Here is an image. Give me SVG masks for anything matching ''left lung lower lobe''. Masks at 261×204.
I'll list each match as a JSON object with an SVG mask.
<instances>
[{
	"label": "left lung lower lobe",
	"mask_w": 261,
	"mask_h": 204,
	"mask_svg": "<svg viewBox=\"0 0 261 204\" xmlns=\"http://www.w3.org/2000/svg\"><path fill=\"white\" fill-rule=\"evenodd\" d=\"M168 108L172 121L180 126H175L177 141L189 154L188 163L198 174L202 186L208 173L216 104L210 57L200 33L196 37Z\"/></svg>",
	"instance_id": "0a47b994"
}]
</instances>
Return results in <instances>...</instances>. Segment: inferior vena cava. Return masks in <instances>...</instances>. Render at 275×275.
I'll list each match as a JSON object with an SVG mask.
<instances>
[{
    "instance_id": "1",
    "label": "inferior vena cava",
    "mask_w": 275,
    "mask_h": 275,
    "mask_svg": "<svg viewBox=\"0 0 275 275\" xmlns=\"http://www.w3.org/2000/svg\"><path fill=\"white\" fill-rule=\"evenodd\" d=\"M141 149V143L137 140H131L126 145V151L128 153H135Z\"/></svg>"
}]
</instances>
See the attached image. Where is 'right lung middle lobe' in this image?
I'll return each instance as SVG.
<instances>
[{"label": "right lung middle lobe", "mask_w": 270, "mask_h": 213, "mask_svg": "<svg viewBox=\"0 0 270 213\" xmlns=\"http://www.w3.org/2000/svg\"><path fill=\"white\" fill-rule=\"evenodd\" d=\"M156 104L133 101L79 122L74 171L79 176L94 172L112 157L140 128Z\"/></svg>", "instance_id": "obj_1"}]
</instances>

───

ABOUT THIS TASK: Your response must repeat the entries above exactly, in full.

REPLY TO THE EXERCISE:
Here is an image. Give me SVG masks for anything matching ''left lung lower lobe''. Masks at 261×204.
I'll list each match as a JSON object with an SVG mask.
<instances>
[{
	"label": "left lung lower lobe",
	"mask_w": 261,
	"mask_h": 204,
	"mask_svg": "<svg viewBox=\"0 0 261 204\" xmlns=\"http://www.w3.org/2000/svg\"><path fill=\"white\" fill-rule=\"evenodd\" d=\"M168 108L172 121L180 126H175L177 141L189 154L188 163L198 174L202 186L208 173L216 104L210 57L200 33L196 37Z\"/></svg>",
	"instance_id": "0a47b994"
}]
</instances>
Return results in <instances>...</instances>. Segment: inferior vena cava. Return masks in <instances>...</instances>. Render at 275×275.
I'll list each match as a JSON object with an SVG mask.
<instances>
[{
    "instance_id": "1",
    "label": "inferior vena cava",
    "mask_w": 275,
    "mask_h": 275,
    "mask_svg": "<svg viewBox=\"0 0 275 275\" xmlns=\"http://www.w3.org/2000/svg\"><path fill=\"white\" fill-rule=\"evenodd\" d=\"M141 149V143L137 140H131L126 145V151L128 153H135Z\"/></svg>"
}]
</instances>
See the attached image. Where is 'right lung middle lobe' in this image?
I'll return each instance as SVG.
<instances>
[{"label": "right lung middle lobe", "mask_w": 270, "mask_h": 213, "mask_svg": "<svg viewBox=\"0 0 270 213\" xmlns=\"http://www.w3.org/2000/svg\"><path fill=\"white\" fill-rule=\"evenodd\" d=\"M156 104L133 101L79 122L74 171L79 176L94 172L112 157L140 128Z\"/></svg>", "instance_id": "obj_1"}]
</instances>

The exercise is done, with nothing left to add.